The basic function of a radome is to form a protective cover between an antenna and the environment with minimal impact to the electrical performance of the antenna. Under ideal conditions a radome is electrically invisible. How well a radome accomplishes this depends on matching its configuration and materials composition to a particular application and RF frequency range. Radomes can be found protecting a wide range of outdoor terrestrial and shipboard communications systems and radar installations as well as airborne avionics system antennas. The proper selection of a radome for a given antenna can actually help improve overall system performance, by:

• Maintaining alignment by eliminating wind loading;
• Allowing for all weather operation by protecting the system from rain, snow, hail, sand, salt spray, insects, animals, UV damage, and wide temperature fluctuations;
• Providing shelter for installation and maintenance personnel;
• Preventing visual observation of system (security); and
• Minimizing downtime, and extending component and system operating life.

Historically, a variety of materials have been used for constructing radomes, including balsa and plywood in early structures.
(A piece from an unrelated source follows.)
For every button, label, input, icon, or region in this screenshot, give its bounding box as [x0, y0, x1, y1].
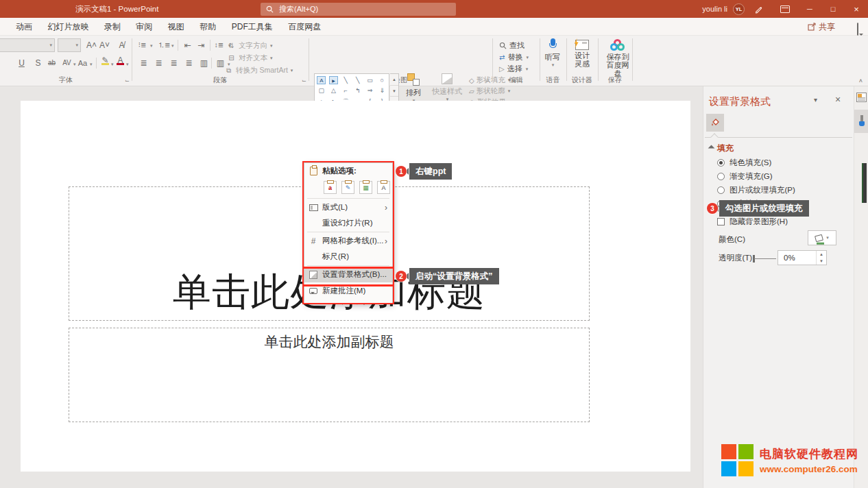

Modern ground based and ship based radomes are manufactured using composite materials such as fiberglass, quartz, and aramid fibers held together with polyester, epoxy, and other resins [1] such as the one shown in Figure 1. Foam and honeycomb cores are often added between inner and outer "skins" of the radome to function as a low dielectric constant spacer material providing structural strength and rigidity.

It is important that the dielectric constant of the material is low. A low dielectric constant material reduces reflections. Reduced reflections minimize impact to the radiation pattern and insertion loss. Some materials such as UHMWPE and many plastics have a dielectric constant close to 2. However, requirements such as high strength, high operating temperature, or low cost preclude them in many cases.